EC approves Aquipta for acute migraine
AbbVie received European Commission approval for Aquipta (atogepant), an oral CGRP receptor antagonist, for acute treatment of migraine in adults with or without aura. This marks the second indication for the drug in the EU; it was previously approved as a once-daily preventive for adults experiencing four or more migraine days per month.
The approval rests on Phase III ECLIPSE trial data. The randomised, 24-week, placebo-controlled study enrolled 1,328 adults across 149 sites in China, the EU, Japan, South Korea, Taiwan, and the UK. Participants had a history of two to eight moderate to severe migraine attacks per month.
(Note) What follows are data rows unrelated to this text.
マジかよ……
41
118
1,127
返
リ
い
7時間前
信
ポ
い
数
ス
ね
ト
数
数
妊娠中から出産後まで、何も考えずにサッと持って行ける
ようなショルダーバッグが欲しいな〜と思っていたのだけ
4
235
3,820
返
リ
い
The trial met its primary endpoint: Aquipta 60mg achieved pain freedom at two hours post-treatment more often than placebo on the first attack. Secondary endpoints showed relief of most bothersome symptoms and reduced rescue medication use. Adverse events were primarily nasopharyngitis and upper respiratory tract infections (per company-reported data).
AbbVie's chief scientific officer Roopal Thakkar stated the approval allows the company to address acute migraine needs in Europe alongside its preventive portfolio.
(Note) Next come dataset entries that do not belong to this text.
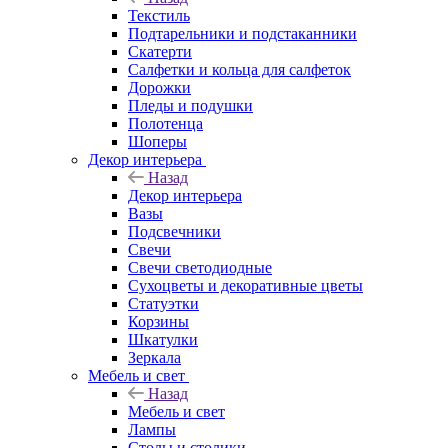
Текстиль
Подтарельники и подстаканники
Скатерти
Салфетки и кольца для салфеток
Дорожки
Пледы и подушки
Полотенца
Шоперы
Декор интерьера
Назад
Декор интерьера
Вазы
Подсвечники
Свечи
Свечи светодиодные
Сухоцветы и декоративные цветы
Статуэтки
Корзины
Шкатулки
Зеркала
Мебель и свет
Назад
Мебель и свет
Лампы
Столы и столики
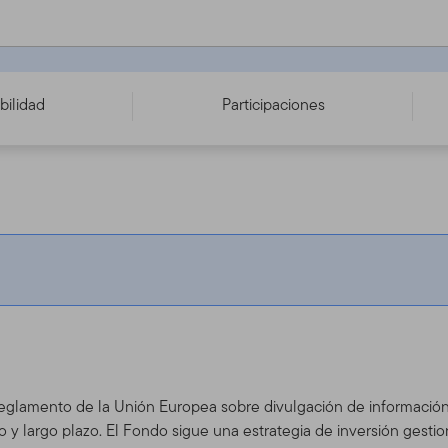
- LU2114348480
bilidad
Participaciones
 Reglamento de la Unión Europea sobre divulgación de información 
 y largo plazo. El Fondo sigue una estrategia de inversión gesti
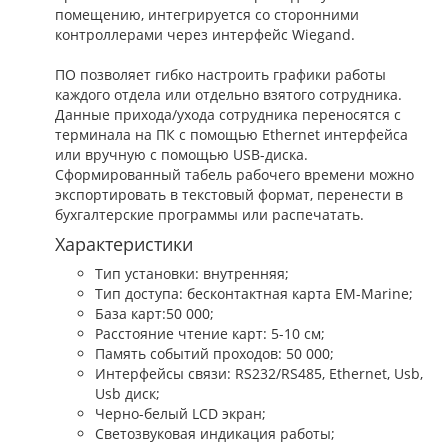
помещению, интегрируется со сторонними
контроллерами через интерфейс Wiegand.
ПО позволяет гибко настроить графики работы
каждого отдела или отдельно взятого сотрудника.
Данные прихода/ухода сотрудника переносятся с
терминала на ПК с помощью Ethernet интерфейса
или вручную с помощью USB-диска.
Сформированный табель рабочего времени можно
экспортировать в текстовый формат, перенести в
бухгалтерские программы или распечатать.
Характеристики
Тип установки: внутренняя;
Тип доступа: бесконтактная карта EM-Marine;
База карт:50 000;
Расстояние чтение карт: 5-10 см;
Память событий проходов: 50 000;
Интерфейсы связи: RS232/RS485, Ethernet, Usb,
Usb диск;
Черно-белый LCD экран;
Светозвуковая индикация работы;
Regulatory milestone, not category shift
AbbVie now holds both acute and preventive approvals for a single agent across the EU, which simplifies prescribing and patient communication. Migraine causes significant cognitive impairment, photophobia, phonophobia, and nausea; two-hour pain freedom is a meaningful clinical endpoint for functional recovery.
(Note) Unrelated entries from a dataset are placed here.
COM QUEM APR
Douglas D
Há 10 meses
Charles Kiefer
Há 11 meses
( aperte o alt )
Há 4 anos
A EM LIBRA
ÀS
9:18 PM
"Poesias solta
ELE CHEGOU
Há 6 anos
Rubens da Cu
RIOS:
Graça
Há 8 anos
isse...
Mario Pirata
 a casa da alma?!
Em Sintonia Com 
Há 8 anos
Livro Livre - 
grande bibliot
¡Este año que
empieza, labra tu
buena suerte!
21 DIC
The gap: no independent head-to-head data against other acute migraine treatments (triptans, ditans, or other CGRP antagonists) appears in the source material. The ECLIPSE trial compared Aquipta to placebo only. Without comparative benchmarking, the clinical advantage relative to existing acute treatments remains opaque to practitioners evaluating formulary position.
Audit your acute migraine algorithm
If you treat episodic or chronic migraine in the EU, compare Aquipta's pharmacology (oral, 60mg, two-hour pain freedom in trial) against your current first-line acute agents. Document whether oral onset, once-daily preventive option (if patients meet that criterion), and CGRP mechanism offer advantage over existing triptans or ditans for your patient cohort. Request head-to-head efficacy data from AbbVie if formulary consideration is pending; absence of independent comparators should inform your decision weight.